Most people are aware of the term greenwashing, but for those that haven’t, it is defined by Cambridge Dictionary as ‘behaviours or activities that make people believe that a company is doing more to protect the environment than it really is’.
But have you heard of ‘Innovation Washing’? Similar to greenwashing, it refers to an inaccurate portrayal of a focus on innovation, and it may be quite prevalent in the legal industry.
When a law firm declares they have introduced new software or did something new with the intention of portraying themselves as leaders in innovation, but actually the initiatives were a one-off or had no real impact, they are guilty of innovation washing.
There is immense pressure for law firms to be seen as ‘innovative’ and ‘forward-thinking’ which may lead to the investment in and implementation of software or systems with little or no practical benefit to the firm, or their clients. Adding to the competitive tension, clients are also quite rightfully demanding that their firms demonstrate that they are innovative, putting more pressure on firms.
The problem with innovation washing is that not only can the clients often see through it, but so too can a firm’s employees. In this period of “The Great Resignation” it is more important than ever to have an innovation strategy that is visible, focused on solving problems, and delivers practical outcomes.
So, how do you go about avoiding innovation washing and build an innovation strategy that when implemented will make a difference to the firm and your clients?
We have prepared 6 key steps to get you started:
Ask these questions to help identify areas of concern and the underpinning needs. Focus on the pain points at this stage and don’t go straight to the solution – that comes later.
Group the identified pain points into themes and prioritise these based on potential impact on the firm and clients.
Take each of the main themes in turn and explore possible solutions. Consider how a competitor might solve them, how a technology company might solve them, or even how a well-known brand like McDonald’s might solve them. The idea behind this is to open up the mind and consider the problems from different perspectives. For each set of possible solutions, prioritise, so that you end up with a defined set of projects to start exploring.
When considering possible solutions that involve technology, there are usually three strategic options available: build, buy or rent.
Build, is the most ambitious, costly and high risk option and only for the bold.
Buy, involves purchasing software and then investing further time and money on unique customisations.
Rent, is rapidly becoming the most popular and refers to software-as-a-service (SaaS) where you pay for the licences that you need, includes maintenance, and can also be highly configurable and cost-effective.
It is likely that innovation opportunities will involve process and technology, and it is important to clearly understand how could the firm utilise technology to deliver better legal outcomes.
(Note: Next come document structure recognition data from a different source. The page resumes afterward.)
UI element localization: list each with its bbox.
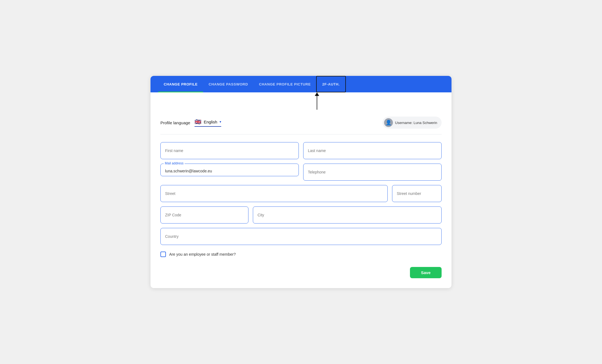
language-left: Profile language 🇬🇧 English ▾ <box>160 118 221 127</box>
employee-checkbox[interactable] <box>160 252 166 257</box>
flag-icon: 🇬🇧 <box>195 118 201 125</box>
zip-city-row <box>160 206 442 224</box>
save-button-row: Save <box>160 267 442 278</box>
avatar: 👤 <box>384 118 393 127</box>
zip-code-field <box>160 206 248 224</box>
avatar-person-icon: 👤 <box>385 120 392 126</box>
tab-change-password[interactable]: CHANGE PASSWORD <box>203 76 253 92</box>
tab-2f-auth[interactable]: 2F-AUTH. <box>316 76 346 92</box>
username-badge: 👤 Username: Luna Schwerin <box>382 117 442 129</box>
language-text: English <box>204 120 217 124</box>
street-input[interactable] <box>160 185 388 202</box>
save-button[interactable]: Save <box>410 267 442 278</box>
arrow-head-up-icon <box>315 92 319 96</box>
mail-tel-row: Mail address <box>160 164 442 181</box>
username-text: Username: Luna Schwerin <box>395 121 437 125</box>
first-name-input[interactable] <box>160 142 299 159</box>
page-container: CHANGE PROFILE CHANGE PASSWORD CHANGE PR… <box>150 76 452 288</box>
tab-change-profile[interactable]: CHANGE PROFILE <box>158 76 203 92</box>
first-name-field <box>160 142 299 159</box>
street-number-input[interactable] <box>392 185 442 202</box>
mail-address-input[interactable] <box>160 164 299 176</box>
arrow-annotation-area <box>150 92 452 110</box>
arrow-shaft <box>317 96 317 110</box>
last-name-field <box>303 142 442 159</box>
chevron-down-icon: ▾ <box>220 120 221 124</box>
mail-address-label: Mail address <box>164 161 185 165</box>
mail-address-field: Mail address <box>160 164 299 181</box>
profile-language-label: Profile language <box>160 120 190 125</box>
nav-bar: CHANGE PROFILE CHANGE PASSWORD CHANGE PR… <box>150 76 452 92</box>
country-row <box>160 228 442 245</box>
language-row: Profile language 🇬🇧 English ▾ 👤 Username… <box>160 117 442 129</box>
street-number-field <box>392 185 442 202</box>
city-field <box>253 206 442 224</box>
divider <box>160 134 442 134</box>
last-name-input[interactable] <box>303 142 442 159</box>
telephone-field <box>303 164 442 181</box>
telephone-input[interactable] <box>303 164 442 181</box>
country-field <box>160 228 442 245</box>
profile-form: Mail address <box>160 142 442 278</box>
street-field <box>160 185 388 202</box>
street-row <box>160 185 442 202</box>
tab-change-profile-picture[interactable]: CHANGE PROFILE PICTURE <box>253 76 316 92</box>
zip-code-input[interactable] <box>160 206 248 224</box>
employee-checkbox-label: Are you an employee or staff member? <box>169 252 236 257</box>
country-input[interactable] <box>160 228 442 245</box>
city-input[interactable] <box>253 206 442 224</box>
arrow-annotation <box>315 92 319 110</box>
name-row <box>160 142 442 159</box>
language-selector[interactable]: 🇬🇧 English ▾ <box>195 118 221 127</box>
body-content: Profile language 🇬🇧 English ▾ 👤 Username… <box>150 110 452 288</box>
employee-checkbox-row: Are you an employee or staff member? <box>160 252 442 257</box>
The legal tech market has grown notably over the last 5 to 10 years. There are numerous offerings for law firms across law practice management, legal operations, contract management, collaboration workspaces, research tools, client intake, and document automation to name a few. Make sure to review several companies, taking into consideration how closely they align with your pain points and most importantly, how their solutions can help to positively enhance the client experience and legal outcomes.
Whichever platform or system you implement, realise that you only will get out of it what you are willing to put into it. Assign a project manager that will oversee the implementation and provide what assistance is needed to ensure that it meets the firm’s key requirements. Make sure there is an SLA (Service Level Agreement) in place and have clear documentation on the agreed scope of work and any out of scope functionality. Work with the legal technology provider as a team to get the best possible outcome.
Understand the client onboarding plan for the implementation and what success looks like for you and your clients. Check if provisions for support and training are included in the contract, and what opportunities are available to upgrade to a premium service if additional support is required. Ensure that the software or platform has capability to be readily configured and modified to fit new use cases or simply to iterate over time. A provider should partner with your law firm to ensure you get the most out of the platform or system for years to come.
When analysing the legal tech companies that meet your law firm needs, think about the future. Ask what new projects and integrations they have launched in the last 2 years and what is on their road map for the next 2 years (minimum). Choosing a provider that has the capabilities to grow with your firm will pay dividends in the long run.
Don’t be caught up in the hype, providing the benefits of innovation to your own lawyers and clients is more important than the perception of being innovative. Leading congruently with the business goals and epitomising the law firm as an authentic brand will attract more customers and employees than innovation washing. Make authentic and informed decisions on legal technology that will not only assist in 2022, but allow for future growth.